As a buyer currently looking, alot of "investments" actively put me off including:
Newly done bathrooms and kitchens unless they exactly match my own taste
"Cabins" and garden rooms
Hard to reverse garden work like astroturf or 3bed house with parking for 4cars and no front garden
Ensuites unless the room is really big
You can tell when someone's trying to claw back the money they've invested! Honestly the only thing that really seems to definately add value are well done attic conversions, energy improvements and parking (if in proportion to size ofhouse).
I would ask an estate agent to value your home now to see if you are already at the ceiling price to see if any improvements are worth it. We've found out that most people want an open plan kitchen/diner which we had in our previous home but not here. So that might be worth it. It's also worth bearing in mind that prices will probably drop so unless you are doing the improvements for you it may not be worth it in the short term
I’m with GreenBeeSW the majority of new kitchens and bathrooms put me off. Especially if they’re grey and shiny. If you’re thinking of doing anything to those rooms, go for something middle of the road rather than flashy.
We recently viewed 2 houses a few doors apart.

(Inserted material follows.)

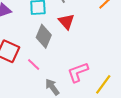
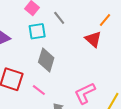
red triangle: (66, 22) -> (93, 39), moved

As it turned out, we went with a 3rd option. However they were identical newish houses - one had a white shaker kitchen, neutral carpets and paint. The other had a high gloss kitchen, faux marble floor, metallic tiny tiles in the bathroom, lots of grey and mirror furniture..... the first sold straightaway, the flashy one took weeks longer to sell.
Honestly a fresh lick of neutral paint and kerb appeal (decent front garden) will get you more offers
I always think work that's been done specifically to sell a place has probably been done on the cheap.
I would say that you don’t want anything that obviously “needs fixing” eg damp patches, cracks, floor lifting, funny smells. Anything really awkward layout wise is worth changing (eg only bathroom downstairs or one bedroom accessed through another) but often these can’t be fixed or they would have been!
In terms of more major work I would say it doesn’t often repay the cost. New kitchen/bathroom there is just as much chance the viewers would have preferred to do it themselves.
Estate agent would be the best person to tell you what adds value in your particular area for your particular house.